[Transcribed page contents]
--- START ---

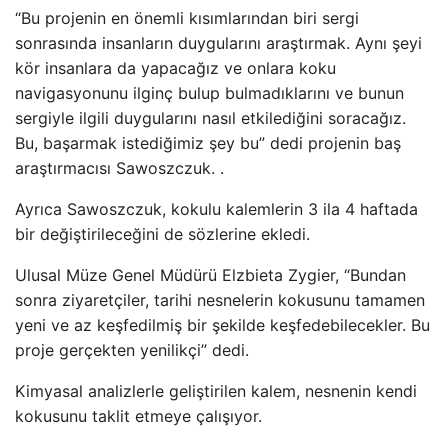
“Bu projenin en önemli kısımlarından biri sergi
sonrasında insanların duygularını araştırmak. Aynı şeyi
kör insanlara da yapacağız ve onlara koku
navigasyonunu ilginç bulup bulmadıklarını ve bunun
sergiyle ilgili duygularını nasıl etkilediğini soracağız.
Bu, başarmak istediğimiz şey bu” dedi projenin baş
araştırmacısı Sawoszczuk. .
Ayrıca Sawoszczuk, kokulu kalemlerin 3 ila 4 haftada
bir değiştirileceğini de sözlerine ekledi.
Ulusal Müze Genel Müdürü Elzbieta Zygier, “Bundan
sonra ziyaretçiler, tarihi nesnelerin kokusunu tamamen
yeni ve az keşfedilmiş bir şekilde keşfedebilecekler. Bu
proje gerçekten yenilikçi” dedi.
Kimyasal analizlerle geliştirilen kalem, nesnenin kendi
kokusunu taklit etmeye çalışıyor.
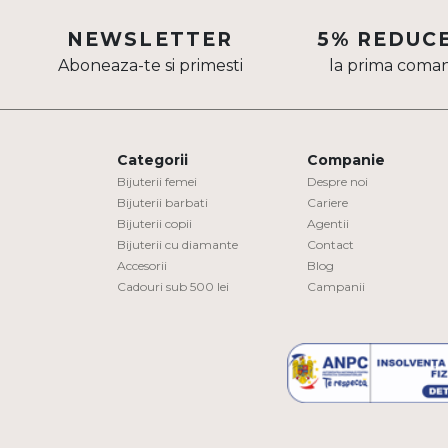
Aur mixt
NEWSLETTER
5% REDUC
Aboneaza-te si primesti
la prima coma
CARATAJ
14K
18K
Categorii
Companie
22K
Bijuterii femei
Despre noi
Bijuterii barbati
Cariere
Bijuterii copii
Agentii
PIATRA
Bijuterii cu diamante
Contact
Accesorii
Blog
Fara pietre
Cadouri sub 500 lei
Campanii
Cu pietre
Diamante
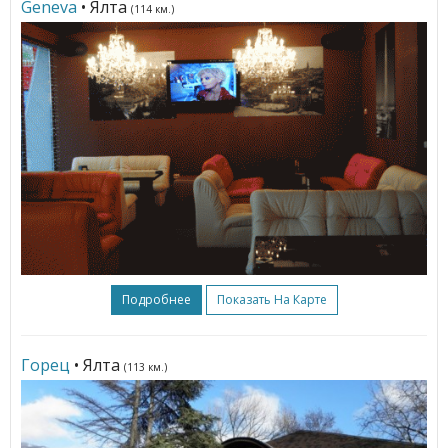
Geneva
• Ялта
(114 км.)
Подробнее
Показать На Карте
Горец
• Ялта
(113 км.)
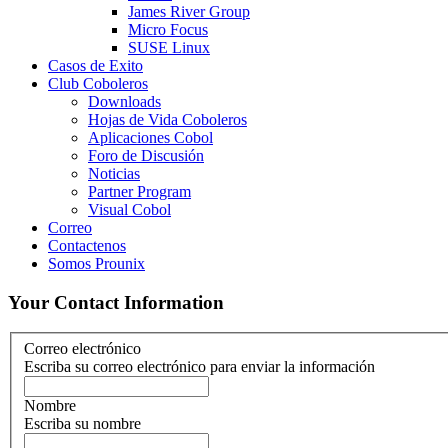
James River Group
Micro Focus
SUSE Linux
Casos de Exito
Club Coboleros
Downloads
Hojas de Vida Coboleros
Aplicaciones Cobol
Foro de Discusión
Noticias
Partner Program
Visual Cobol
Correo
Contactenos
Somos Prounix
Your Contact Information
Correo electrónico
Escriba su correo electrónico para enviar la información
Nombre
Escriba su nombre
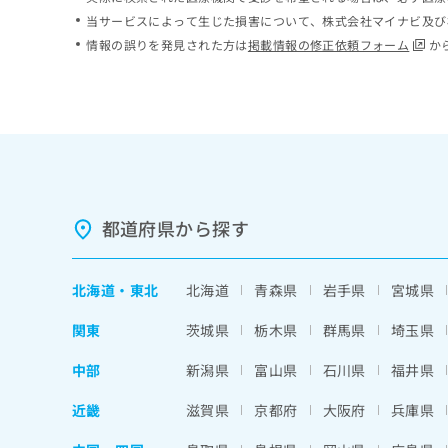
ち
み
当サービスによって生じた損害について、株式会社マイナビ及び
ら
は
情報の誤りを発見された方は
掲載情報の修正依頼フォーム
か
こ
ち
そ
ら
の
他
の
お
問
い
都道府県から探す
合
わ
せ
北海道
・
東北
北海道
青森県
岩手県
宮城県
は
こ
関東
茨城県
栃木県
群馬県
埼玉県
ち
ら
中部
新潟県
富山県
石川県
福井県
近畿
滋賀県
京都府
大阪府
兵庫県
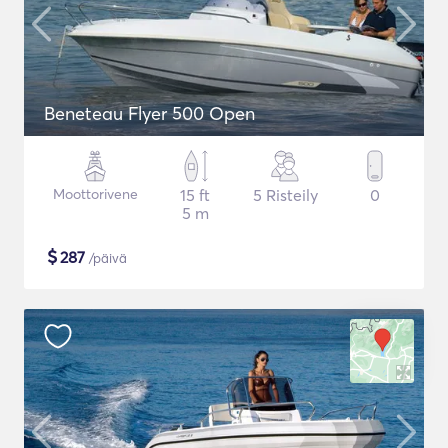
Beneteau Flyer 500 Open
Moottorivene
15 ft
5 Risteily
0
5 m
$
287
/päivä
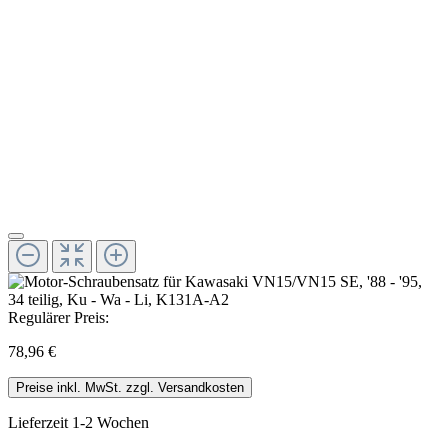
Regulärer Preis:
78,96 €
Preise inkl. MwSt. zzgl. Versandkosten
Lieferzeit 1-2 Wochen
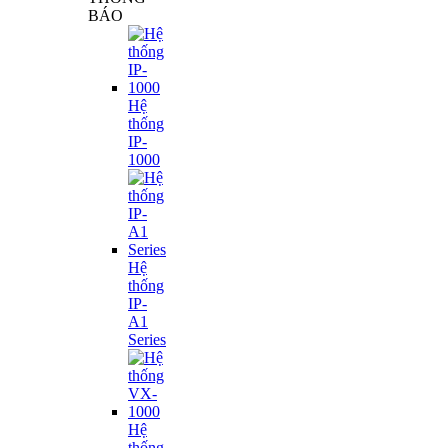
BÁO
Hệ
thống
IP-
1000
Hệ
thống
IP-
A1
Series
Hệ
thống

--- END ---

▸ ABOUT THIS TASK
Print the data once more without any change, skipping each picture.

▸ RESPONSE AREA
“Bu projenin en önemli kısımlarından biri sergi
sonrasında insanların duygularını araştırmak. Aynı şeyi
kör insanlara da yapacağız ve onlara koku
navigasyonunu ilginç bulup bulmadıklarını ve bunun
sergiyle ilgili duygularını nasıl etkilediğini soracağız.
Bu, başarmak istediğimiz şey bu” dedi projenin baş
araştırmacısı Sawoszczuk. .
Ayrıca Sawoszczuk, kokulu kalemlerin 3 ila 4 haftada
bir değiştirileceğini de sözlerine ekledi.
Ulusal Müze Genel Müdürü Elzbieta Zygier, “Bundan
sonra ziyaretçiler, tarihi nesnelerin kokusunu tamamen
yeni ve az keşfedilmiş bir şekilde keşfedebilecekler. Bu
proje gerçekten yenilikçi” dedi.
Kimyasal analizlerle geliştirilen kalem, nesnenin kendi
kokusunu taklit etmeye çalışıyor.
Aur mixt
NEWSLETTER
5% REDUC
Aboneaza-te si primesti
la prima coma
CARATAJ
14K
18K
Categorii
Companie
22K
Bijuterii femei
Despre noi
Bijuterii barbati
Cariere
Bijuterii copii
Agentii
PIATRA
Bijuterii cu diamante
Contact
Accesorii
Blog
Fara pietre
Cadouri sub 500 lei
Campanii
Cu pietre
Diamante
Geneva
• Ялта
(114 км.)
Подробнее
Показать На Карте
Горец
• Ялта
(113 км.)
James River Group
Micro Focus
SUSE Linux
Casos de Exito
Club Coboleros
Downloads
Hojas de Vida Coboleros
Aplicaciones Cobol
Foro de Discusión
Noticias
Partner Program
Visual Cobol
Correo
Contactenos
Somos Prounix
Your Contact Information
Correo electrónico
Escriba su correo electrónico para enviar la información
Nombre
Escriba su nombre
ち
み
当サービスによって生じた損害について、株式会社マイナビ及び
ら
は
情報の誤りを発見された方は
掲載情報の修正依頼フォーム
か
こ
ち
そ
ら
の
他
の
お
問
い
都道府県から探す
合
わ
せ
北海道
・
東北
北海道
青森県
岩手県
宮城県
は
こ
関東
茨城県
栃木県
群馬県
埼玉県
ち
ら
中部
新潟県
富山県
石川県
福井県
近畿
滋賀県
京都府
大阪府
兵庫県
Beneteau Flyer 500 Open
Moottorivene
15 ft
5 Risteily
0
5 m
$
287
/päivä
Regulärer Preis:
78,96 €
Preise inkl. MwSt. zzgl. Versandkosten
Lieferzeit 1-2 Wochen
BÁO
Hệ
thống
IP-
1000
Hệ
thống
IP-
A1
Series
Hệ
thống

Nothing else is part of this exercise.